Top of INPUT MATERIAL

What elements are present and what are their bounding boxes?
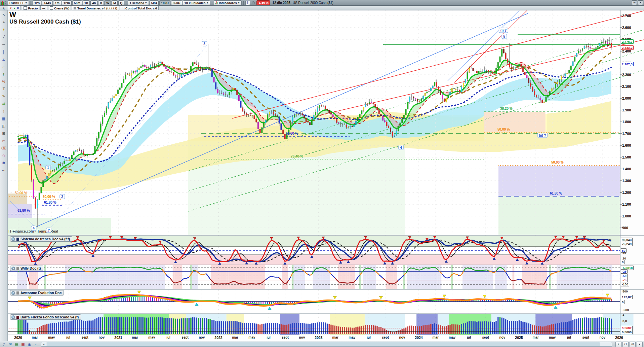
toolbar-grip[interactable]: ⁞⁞ xyxy=(5,1,6,4)
platform-icon[interactable]: ◉ xyxy=(27,342,32,347)
collapse-toolbar-button[interactable]: ∧ xyxy=(1,6,7,10)
star-tool-icon[interactable]: ✶ xyxy=(1,27,7,32)
zoom-controls: ⌖⊖⊕▾ xyxy=(615,342,643,347)
grid-tool-icon[interactable]: ▦ xyxy=(1,116,7,121)
percent-tool-icon[interactable]: % xyxy=(1,79,7,84)
unit-35ku[interactable]: 35kU xyxy=(171,0,182,5)
month-label: nov xyxy=(299,336,305,339)
panel-tab-3[interactable]: ✕Awesome Evolution Doc xyxy=(10,290,64,296)
window-minimize-button[interactable]: ─ xyxy=(632,0,637,5)
chart-canvas[interactable] xyxy=(0,0,644,347)
legend-square-icon xyxy=(16,267,19,270)
year-label: 2023 xyxy=(315,336,322,340)
share-icon[interactable]: ⤴ xyxy=(1,342,6,347)
month-label: mar xyxy=(32,336,38,339)
scroll-left-button[interactable]: ◂ xyxy=(41,342,46,346)
month-label: sept xyxy=(482,336,489,339)
document-icon[interactable]: ▤ xyxy=(14,342,19,347)
year-label: 2025 xyxy=(515,336,523,340)
window-menu-button[interactable]: ▪ xyxy=(638,0,643,5)
checkbox-icon[interactable] xyxy=(24,6,27,10)
year-label: 2022 xyxy=(214,336,222,340)
timeframe-4h[interactable]: 4h xyxy=(90,0,97,5)
month-label: jul xyxy=(267,336,271,339)
chart-scrollbar[interactable]: ◂ xyxy=(41,342,612,347)
close-icon[interactable]: ✕ xyxy=(11,291,15,295)
close-icon[interactable]: ✕ xyxy=(11,315,15,319)
timeframe-12s[interactable]: 12s xyxy=(33,0,41,5)
close-icon[interactable]: ✕ xyxy=(11,267,15,270)
scrollbar-thumb[interactable] xyxy=(47,342,600,346)
units-select[interactable]: 10 k unidades▼ xyxy=(183,0,210,5)
cut-tool-icon[interactable]: ✂ xyxy=(1,138,7,143)
arrow-down-icon: ▼ xyxy=(9,7,12,10)
timeframe-m[interactable]: M xyxy=(112,0,118,5)
checkbox-icon[interactable] xyxy=(50,6,53,10)
info-icon[interactable]: i xyxy=(245,1,250,5)
symbol-select[interactable]: RUSSELL▼ xyxy=(8,0,29,5)
orders-icon[interactable]: ▦ xyxy=(21,342,26,347)
zoom-out-button[interactable]: ⊖ xyxy=(622,342,629,347)
add-panel-tool-icon[interactable]: ⊞ xyxy=(1,131,7,136)
channel-tool-icon[interactable]: ⌐ xyxy=(1,64,7,69)
month-label: may xyxy=(48,336,55,339)
month-label: nov xyxy=(599,336,605,339)
pattern-tool-icon[interactable]: ✱ xyxy=(1,160,7,166)
scale-buttons[interactable]: ▼ ▲ ⊗ xyxy=(8,6,21,10)
close-w-toggle[interactable]: Cierre (W) xyxy=(48,6,71,10)
period-select[interactable]: 1 semana▼ xyxy=(128,0,149,5)
panel-tab-2[interactable]: ✕Willy Doc (t) xyxy=(10,266,43,271)
drawing-tools-sidebar: ↖⌖✶╱─│∠⌐ƒ%T✎⇄↕▦◫⊞✂⌫◇✱⋯ xyxy=(0,10,8,347)
timeframe-q[interactable]: Q xyxy=(118,0,124,5)
scroll-right-button[interactable]: ▾ xyxy=(637,342,643,347)
timeframe-1m[interactable]: 1m xyxy=(53,0,61,5)
month-label: sept xyxy=(582,336,589,339)
shape-tool-icon[interactable]: ◇ xyxy=(1,153,7,158)
unit-5ku[interactable]: 5kU xyxy=(150,0,159,5)
dots-tool-icon[interactable]: ⋯ xyxy=(1,168,7,173)
month-label: nov xyxy=(98,336,105,339)
timeframe-56m[interactable]: 56m xyxy=(72,0,82,5)
crosshair-tool-icon[interactable]: ⌖ xyxy=(1,20,7,25)
legend-square-icon xyxy=(16,238,19,241)
tunel-domenec-indicator[interactable]: Tunel Domenec v4 (t t t t t) xyxy=(72,6,119,10)
fibonacci-tool-icon[interactable]: ƒ xyxy=(1,71,7,77)
list-button[interactable]: ≔ xyxy=(40,6,47,10)
unit-10ku[interactable]: 10kU xyxy=(159,0,170,5)
pencil-tool-icon[interactable]: ✎ xyxy=(1,94,7,99)
horizontal-line-tool-icon[interactable]: ─ xyxy=(1,42,7,47)
main-toolbar: ⁞⁞ RUSSELL▼ 12s144s1m12m56m1h4hDWMQ 1 se… xyxy=(0,0,644,6)
control-total-indicator[interactable]: Control Total Doc v.6 xyxy=(120,6,159,10)
month-label: nov xyxy=(199,336,205,339)
close-icon[interactable]: ✕ xyxy=(11,237,15,241)
unit-buttons: 5kU10kU35kU xyxy=(150,0,182,5)
zoom-in-button[interactable]: ⊕ xyxy=(630,342,636,347)
indicators-button[interactable]: Indicadores▼ xyxy=(214,0,241,5)
angle-tool-icon[interactable]: ∠ xyxy=(1,57,7,62)
trendline-tool-icon[interactable]: ╱ xyxy=(1,34,7,40)
layout-tool-icon[interactable]: ◫ xyxy=(1,123,7,129)
zoom-fit-button[interactable]: ⌖ xyxy=(615,342,621,347)
panel-tab-4[interactable]: ✕Barra Fuerza Fondo Mercado v4 (f) xyxy=(10,314,81,320)
timeframe-144s[interactable]: 144s xyxy=(42,0,52,5)
timeframe-w[interactable]: W xyxy=(105,0,111,5)
cursor-tool-icon[interactable]: ↖ xyxy=(1,12,7,18)
time-axis[interactable]: 2020marmayjulseptnov2021marmayjulseptnov… xyxy=(0,335,644,341)
text-tool-icon[interactable]: T xyxy=(1,86,7,92)
message-icon[interactable]: ✉ xyxy=(8,342,13,347)
month-label: jul xyxy=(367,336,371,339)
timeframe-1h[interactable]: 1h xyxy=(83,0,90,5)
date-label: 12 dic 2025 xyxy=(272,1,290,5)
price-toggle[interactable]: Precio xyxy=(22,6,39,10)
timeframe-12m[interactable]: 12m xyxy=(62,0,72,5)
chart-settings-toolbar: ∧ ▼ ▲ ⊗ Precio ≔ Cierre (W) Tunel Domene… xyxy=(0,6,644,10)
timeframe-d[interactable]: D xyxy=(98,0,104,5)
panel-tab-1[interactable]: ✕Sistema de trenes Doc v4 (f f) xyxy=(10,236,72,242)
swap-tool-icon[interactable]: ⇄ xyxy=(1,101,7,106)
vertical-line-tool-icon[interactable]: │ xyxy=(1,49,7,55)
bottom-icons: ⤴✉▤▦◉« xyxy=(1,342,38,347)
resize-tool-icon[interactable]: ↕ xyxy=(1,108,7,114)
collapse-label[interactable]: « xyxy=(33,342,38,347)
month-label: nov xyxy=(499,336,505,339)
erase-tool-icon[interactable]: ⌫ xyxy=(1,145,7,151)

Bottom of INPUT MATERIAL

## WORK ORDER
Filter the records down to the lines containing the word "select", and copy those.

## ANSWER SECTION
units-select[interactable]: 10 k unidades▼ xyxy=(183,0,210,5)
symbol-select[interactable]: RUSSELL▼ xyxy=(8,0,29,5)
period-select[interactable]: 1 semana▼ xyxy=(128,0,149,5)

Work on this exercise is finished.